→ Task item: Every line below from the one with "Условия оплаты (355, 2319)" through the one with "Read more (329, 876)" is to be repeated exactly, with no picture among them.

[Pixel coordinate grounding data]
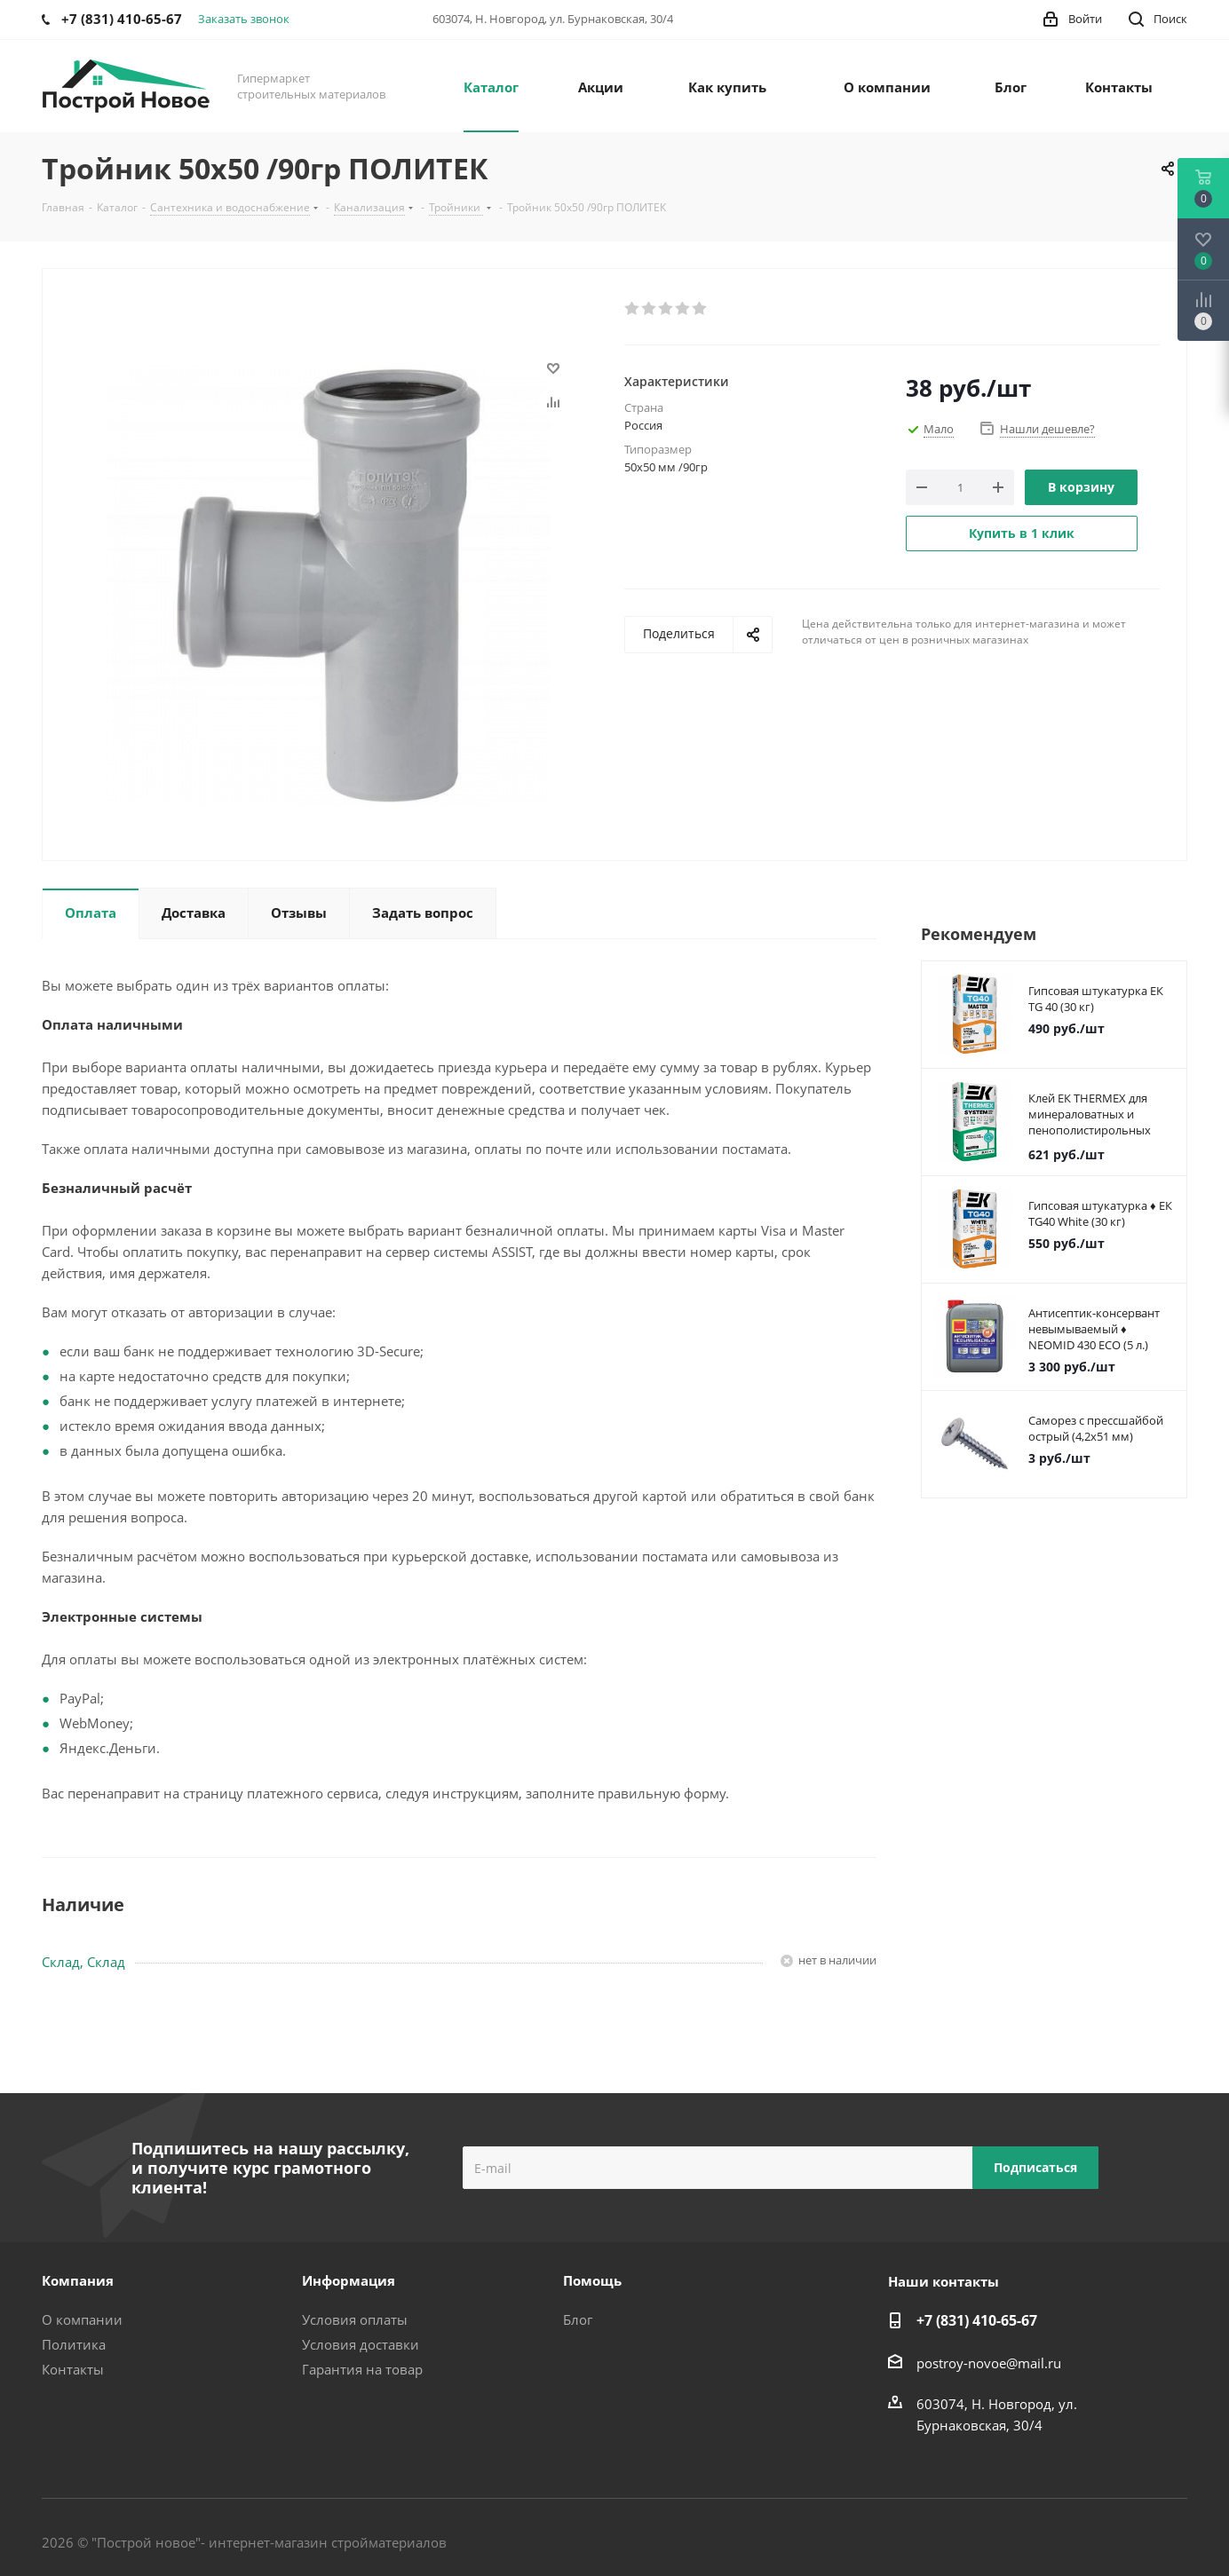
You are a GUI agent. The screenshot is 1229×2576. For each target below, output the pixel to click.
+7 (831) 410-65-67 (976, 2320)
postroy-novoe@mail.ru (988, 2363)
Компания (78, 2280)
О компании (82, 2319)
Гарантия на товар (362, 2369)
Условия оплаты (355, 2319)
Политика (74, 2344)
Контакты (73, 2369)
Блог (577, 2319)
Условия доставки (360, 2344)
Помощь (592, 2280)
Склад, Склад (83, 1962)
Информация (348, 2280)
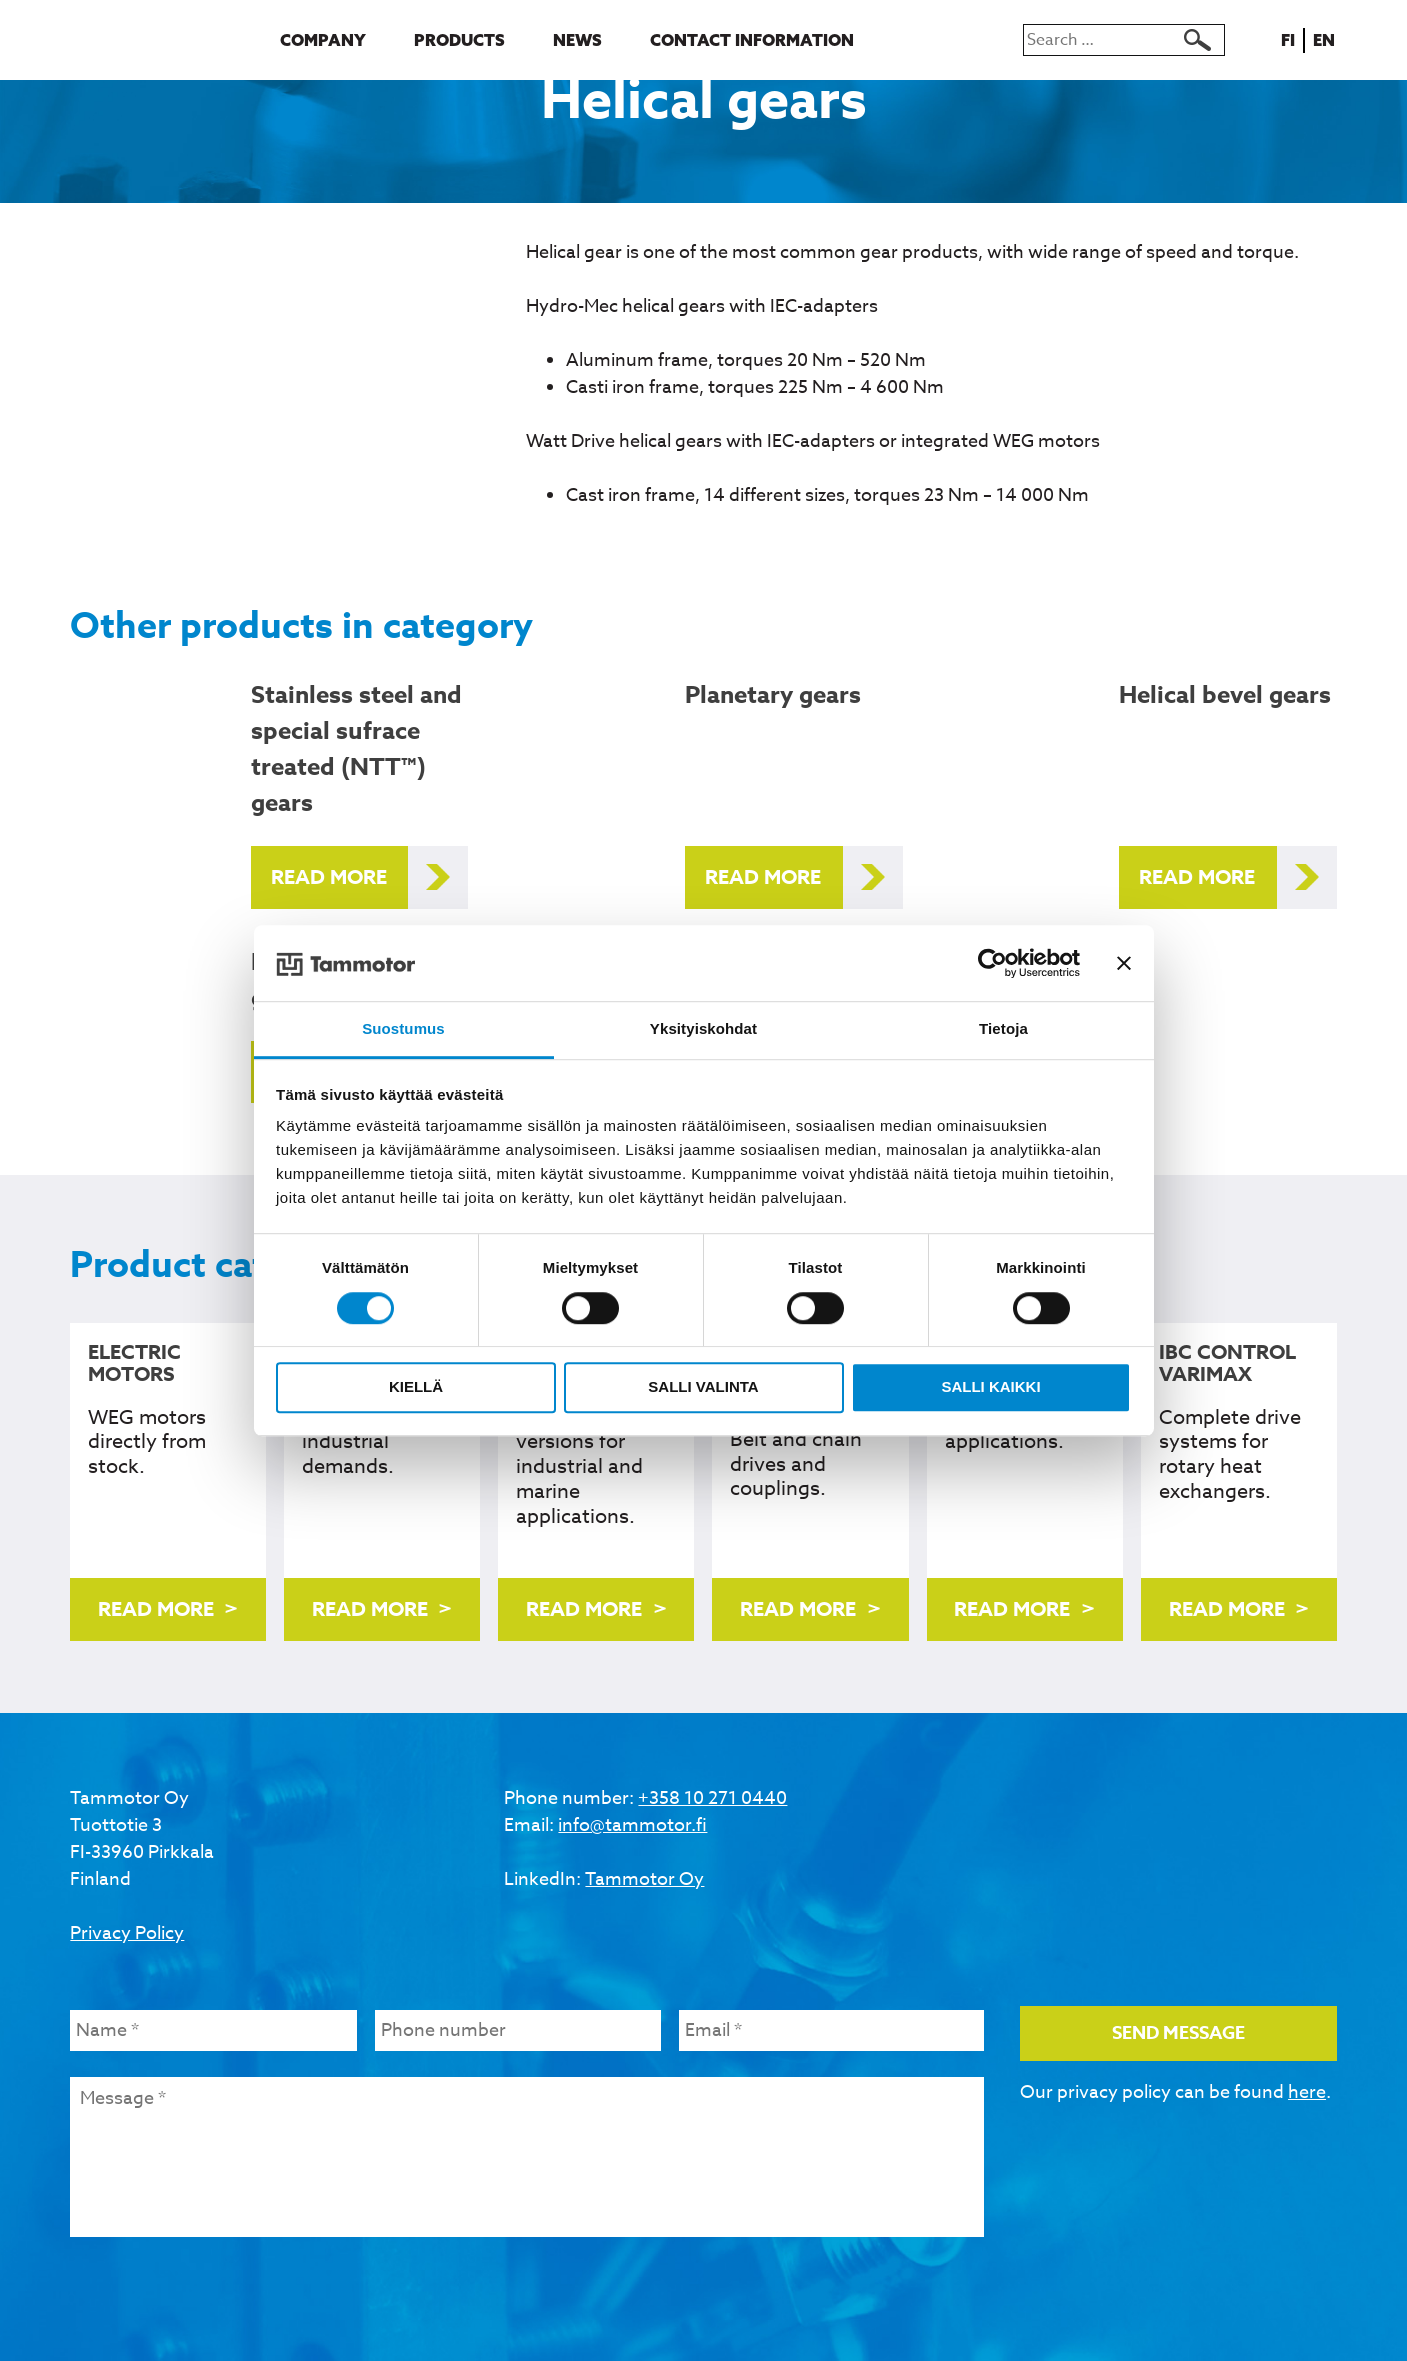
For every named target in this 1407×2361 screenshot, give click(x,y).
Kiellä (416, 1386)
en (1327, 40)
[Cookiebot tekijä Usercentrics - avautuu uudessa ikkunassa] (992, 963)
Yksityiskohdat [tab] (703, 1029)
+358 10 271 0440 (712, 1798)
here (1307, 2092)
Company (323, 40)
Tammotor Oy (644, 1879)
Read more (329, 876)
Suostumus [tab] (403, 1029)
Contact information (752, 40)
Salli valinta (703, 1386)
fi (1291, 40)
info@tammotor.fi (632, 1825)
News (577, 40)
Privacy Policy (127, 1933)
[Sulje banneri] (1124, 963)
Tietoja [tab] (1003, 1029)
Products (459, 40)
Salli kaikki (990, 1386)
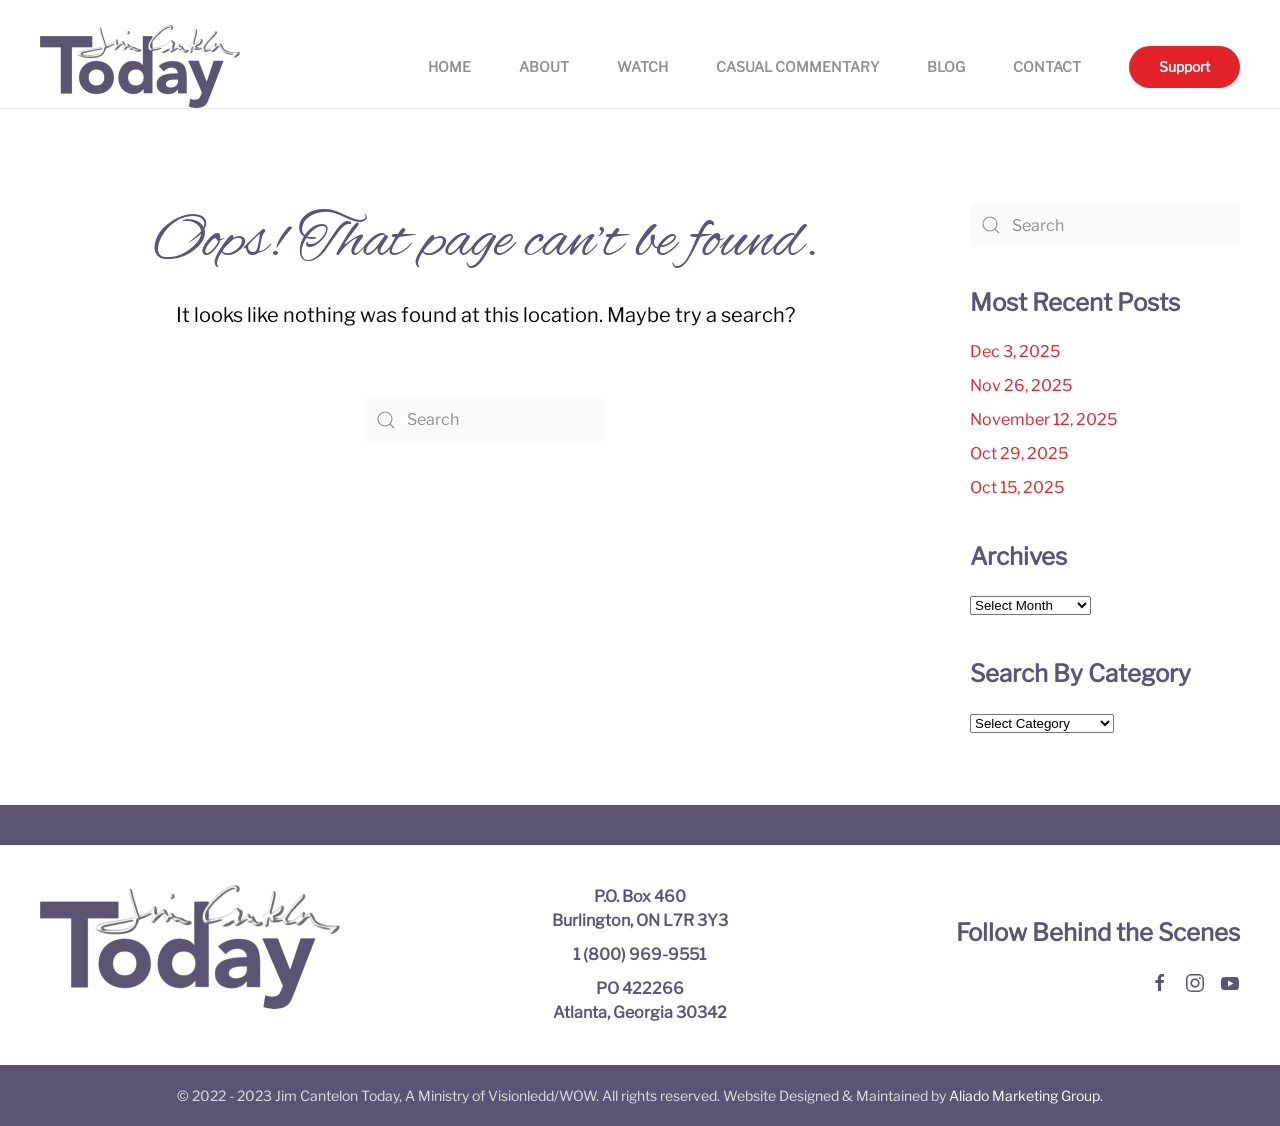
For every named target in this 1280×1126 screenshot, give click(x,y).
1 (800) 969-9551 (639, 954)
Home (449, 66)
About (544, 66)
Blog (946, 66)
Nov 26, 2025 (1021, 385)
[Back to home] (140, 66)
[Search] (485, 420)
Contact (1047, 66)
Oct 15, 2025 (1017, 487)
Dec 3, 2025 (1015, 351)
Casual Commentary (797, 66)
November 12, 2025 (1043, 419)
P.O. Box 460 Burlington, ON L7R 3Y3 (640, 908)
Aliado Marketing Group (1024, 1095)
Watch (642, 66)
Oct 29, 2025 (1019, 453)
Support (1184, 66)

→ Written reply:
Условия оплаты (355, 2319)
Политика (74, 2344)
Контакты (73, 2369)
Блог (577, 2319)
Условия доставки (360, 2344)
Помощь (592, 2280)
Склад, Склад (83, 1962)
Информация (348, 2280)
For every named target in this 1407×2361 screenshot, give click(x,y).
Kiellä (416, 1386)
en (1327, 40)
[Cookiebot tekijä Usercentrics - avautuu uudessa ikkunassa] (992, 963)
Yksityiskohdat [tab] (703, 1029)
+358 10 271 0440 (712, 1798)
here (1307, 2092)
Company (323, 40)
Tammotor Oy (644, 1879)
Read more (329, 876)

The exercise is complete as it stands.